Suppose I have the Lua interpreter compiled just to work with a single application for a target hardware system, this means the interpreter could be tuned to work better with that application and to the system doing things like tuning the compiler C flags or Lua C defines. I've been trying to do this and managed to get good results, so I would like to share the ones I did and to ask if anyone has more ideas.
1. Setting a baseline.
My baseline is the Lua 5.4 interpreter using just "-O2" optimization in CFLAGS,
compiled with GCC 10, targeting x86_64 on a Linux system, no custom Lua defines,
standard garbage collector configuration, then I calculate the average runtime of 10 runs of my application.
Results: 1.071 seconds.
2. Compile just "onelua.c".
By compiling Lua in a single big C source allows the compiler perform more optimizations.
Results: 1.028 seconds. (-4% from baseline)
3. Add `-fno-plt -fno-stack-protector -flto` CFLAGS.
These were some optimization flags that I thought that made sense to try out in Lua.
Results: 1.004 seconds. (-6.3% from baseline)
4. Use a custom memory allocator.
There are many memory allocators out there such as tcmalloc, jemalloc, mimalloc,
you usually can just link them and replace system's malloc.
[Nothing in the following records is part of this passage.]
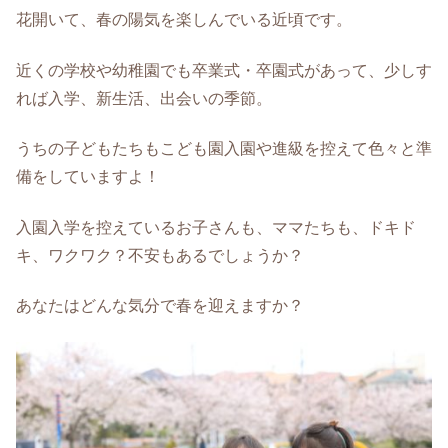
花開いて、春の陽気を楽しんでいる近頃です。
近くの学校や幼稚園でも卒業式・卒園式があって、少しす
れば入学、新生活、出会いの季節。
うちの子どもたちもこども園入園や進級を控えて色々と準
備をしていますよ！
入園入学を控えているお子さんも、ママたちも、ドキド
キ、ワクワク？不安もあるでしょうか？
あなたはどんな気分で春を迎えますか？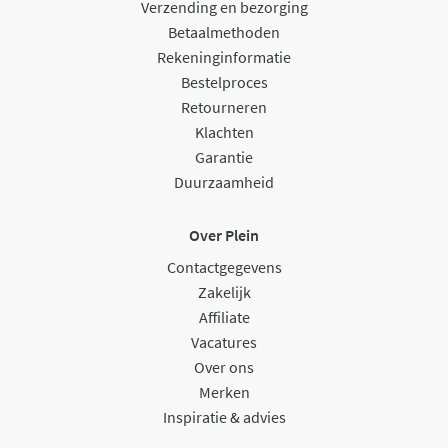
Verzending en bezorging
Betaalmethoden
Rekeninginformatie
Bestelproces
Retourneren
Klachten
Garantie
Duurzaamheid
Over Plein
Contactgegevens
Zakelijk
Affiliate
Vacatures
Over ons
Merken
Inspiratie & advies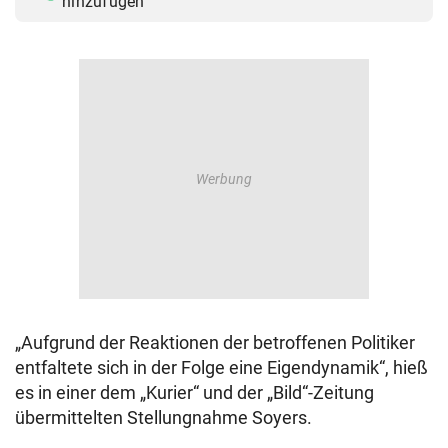
hinzufügen
„Aufgrund der Reaktionen der betroffenen Politiker
entfaltete sich in der Folge eine Eigendynamik“, hieß
es in einer dem „Kurier“ und der „Bild“-Zeitung
übermittelten Stellungnahme Soyers.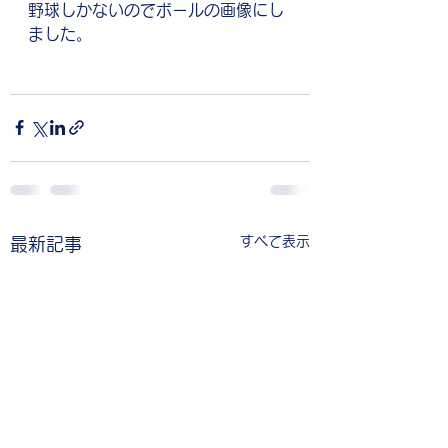
野球しかないのでボールの画像にし
ました。
すべて表示
最新記事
From the ones I tried
lua worked best with mimalloc, so adding the flag '-lmimalloc'
Results: 0.864 seconds. (-19.3% from baseline)
PS: That's interesting, mimalloc improved by a good margin.
5. Make the GC less aggressive.
My application creates a large number of tables (it is a compiler and create hundreds of AST nodes), so the GC is working too early all the time, I use the following to make
the GC less aggressive:
Results: 0.777 seconds. (-27.7% from baseline)
PS: I know this consumes much more memory, but I don't care in my use case.
Other things I've tried and made almost no difference:
* Adding -march=native CFLAGS.
* Trying different values for LUAI_MAXSHORTLEN, STRCACHE_N, STRCACHE_M.
Note: The optimizations were stacked, that means, 5 is really 1+2+3+4+5.
Does anyone have other ideas on how to tune the Lua interpreter to squeeze more performance?